A Looming Threat to Equal Citizenship in America

A woman holds her daughter during a naturalization ceremony.
A new U.S. citizen holds her 7-month-old daughter as she recites the Oath of Allegiance during a naturalization ceremony in New York, New York, on July 3, 2018. © Drew Angerer/Getty

Picture this: you are reading email updates from your 20-year old daughter’s school trip abroad when you receive an alarming phone call. While traveling home, she was detained at a foreign airport because the U.S. Department of State revoked her passport. This makes no sense to you. As her mother, you know she was born in the America. After two years of expensive legal battles, your savings are drained and she is still stuck abroad. You learn little as to why this has happened to your family, but your daughter ultimately gets her passport back after the court determined she was indeed born in the United States. Your daughter is afraid to travel again, and your family wonders what will happen next.

Or imagine receiving a summons informing you that the U.S. government has filed a lawsuit against you to take away your citizenship, but the summons you receive is addressed to someone with a different name. You understand little or no English and have no legal training. You seek out legal counsel and appear in court, but all the court documents, judge, and lawyers prosecuting you refer to you by a different name. You cling to hope that there has been some mistake – but the mistake was on a government form submitted on your behalf 20 years ago. 

These scenarios are not dystopian fantasies or exaggerated for effect – they are based on research the Open Society Justice Initiative conducted in the United States over the past year. Our report, Unmaking Americans: Insecure Citizenship in the United States, documents three methods in use by the government to “unmake” Americans: 

  • Denaturalization, the retroactive stripping of U.S. citizenship from naturalized Americans; 
  • Deprivation of proof of citizenship, preventing citizens’ ability to prove they are in fact an American; and 
  • Threats to revoke or restrict U.S. citizenship for children born on U.S. soil, thereby proactively, and potentially retroactively, affecting the citizenship of millions.

Our research found that current denaturalization cases disparately impact those originating from the Global South, led by Mexico, India, Haiti, and Nigeria. 

The U.S. government is also revoking and denying applications for proof of citizenship, U.S. passports, which can have the same practical effect as denaturalization.

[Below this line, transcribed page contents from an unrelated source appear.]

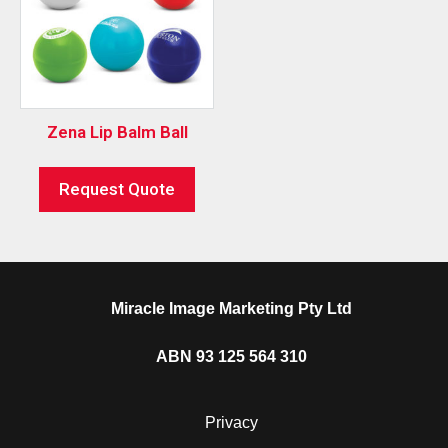
Zena Lip Balm Ball
Request Quote
Miracle Image Marketing Pty Ltd
ABN 93 125 564 310
Privacy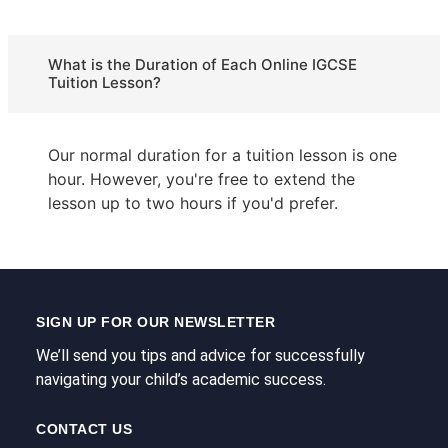
What is the Duration of Each Online IGCSE
Tuition Lesson?
Our normal duration for a tuition lesson is one
hour. However, you're free to extend the
lesson up to two hours if you'd prefer.
SIGN UP FOR OUR NEWSLETTER
We’ll send you tips and advice for successfully
navigating your child’s academic success.
CONTACT US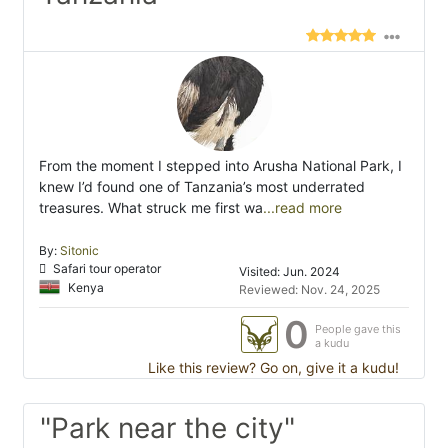
From the moment I stepped into Arusha National Park, I
knew I’d found one of Tanzania’s most underrated
treasures. What struck me first wa
...read more
By:
Sitonic
Safari tour operator
Visited: Jun. 2024
Kenya
Reviewed: Nov. 24, 2025
0
People gave this
a kudu
Like this review? Go on, give it a kudu!
"Park near the city"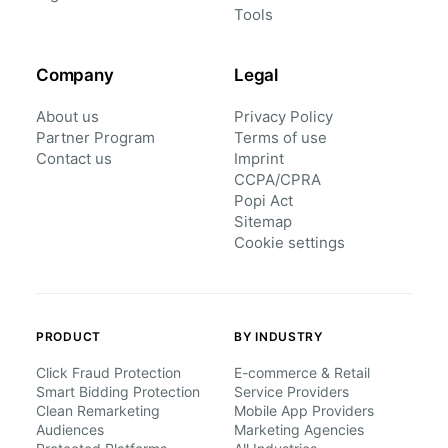
Tools
Company
Legal
About us
Privacy Policy
Partner Program
Terms of use
Contact us
Imprint
CCPA/CPRA
Popi Act
Sitemap
Cookie settings
PRODUCT
BY INDUSTRY
Click Fraud Protection
E-commerce & Retail
Smart Bidding Protection
Service Providers
Clean Remarketing
Mobile App Providers
Audiences
Marketing Agencies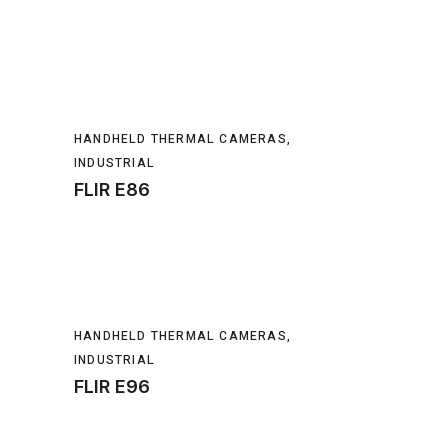
HANDHELD THERMAL CAMERAS
,
INDUSTRIAL
FLIR E86
HANDHELD THERMAL CAMERAS
,
INDUSTRIAL
FLIR E96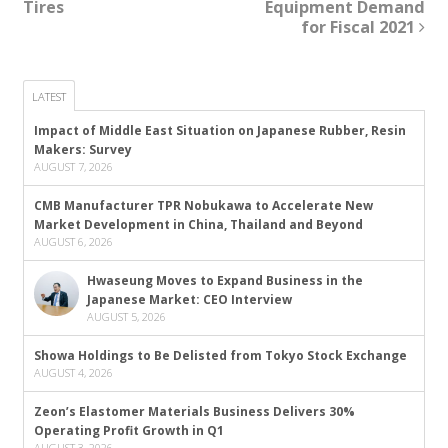
Tires
Equipment Demand
for Fiscal 2021
LATEST
Impact of Middle East Situation on Japanese Rubber, Resin
Makers: Survey
AUGUST 7, 2026
CMB Manufacturer TPR Nobukawa to Accelerate New
Market Development in China, Thailand and Beyond
AUGUST 6, 2026
Hwaseung Moves to Expand Business in the
Japanese Market: CEO Interview
AUGUST 5, 2026
Showa Holdings to Be Delisted from Tokyo Stock Exchange
AUGUST 4, 2026
Zeon’s Elastomer Materials Business Delivers 30%
Operating Profit Growth in Q1
AUGUST 3, 2026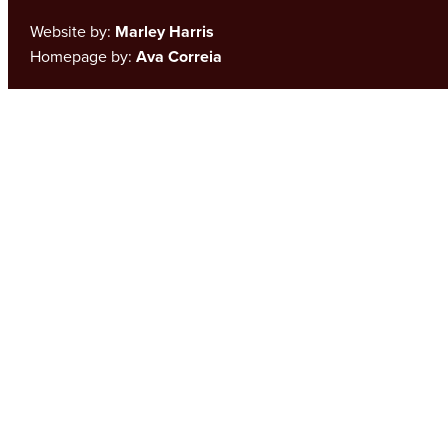
Website by:
Marley Harris
Homepage by:
Ava Correia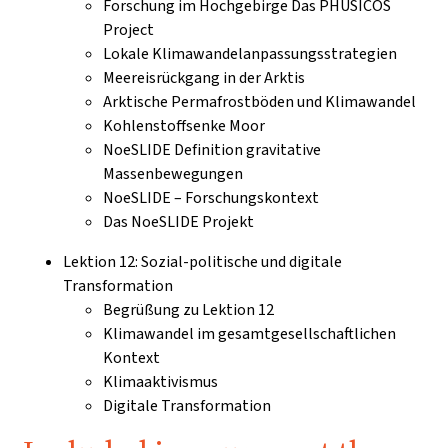
Forschung im Hochgebirge Das PHUSICOS
Project
Lokale Klimawandelanpassungsstrategien
Meereisrückgang in der Arktis
Arktische Permafrostböden und Klimawandel
Kohlenstoffsenke Moor
NoeSLIDE Definition gravitative
Massenbewegungen
NoeSLIDE – Forschungskontext
Das NoeSLIDE Projekt
Lektion 12: Sozial-politische und digitale
Transformation
Begrüßung zu Lektion 12
Klimawandel im gesamtgesellschaftlichen
Kontext
Klimaaktivismus
Digitale Transformation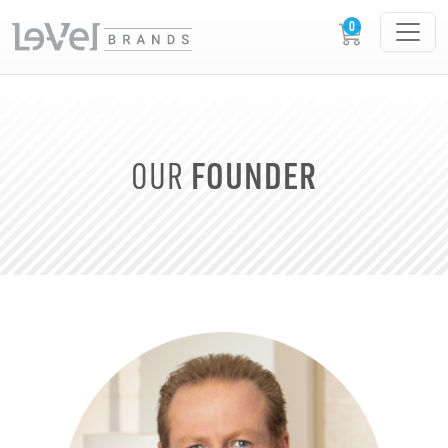
FOUNDER
OUR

An American who is outside the U.S. when their passport is revoked must apply for readmission into the United States as an immigrant . 

Moreover, President Trump has increasingly threatened to terminate birthright citizenship for children born in the U.S. territory through an executive order. 

Fortunately, the number of Americans currently under direct attack remains comparatively limited. Yet, the potential to increase this number exponentially is great. U.S. law currently leaves gaps in its protection of citizenship that are ripe for exploitation. Our administrative agency structure combines with a loose, and non-transparent regulatory framework to provide ample opportunities for arbitrary decision-making.

The Trump administration is funneling significant funds and resources into its assault on citizenship. Recently, the Department of Homeland Security proposed transferring hundreds of millions of dollars in fees paid by people to naturalize to Immigration and Customs Enforcement (ICE) to pursue denaturalization and other immigration enforcement measures. Similarly, in its 2020 budget, the Department of Justice projected an “ever-increasing” denaturalization caseload in a bid for increased resources to match demand.

These tactics are not novel, they are happening around the world. For instance, in the Dominican Republic, upwards of hundreds of thousands of citizens were made stateless—left with no formally recognized citizenship—through of a series of targeted shifts in nationality law and policy affecting the native-born population of Haitian descent. In the United Kingdom and Canada, changes allowing more liberal use of nationality deprivation in cases of fraud or threats to national security have disproportionally impacted Middle Eastern and South Asian communities.

America’s identity is fluid—reflecting the character and values found in the confluence of our “nation of immigrants.” The strength of U.S. citizenship lies in its permanence and stability. Yet, secure citizenship for all must also be defended. America has overcome too much to allow the politics of the moment to tamper with the Fourteenth Amendment and its guarantee of equal protection of the law, and its wholesale rejection of second-class citizenship.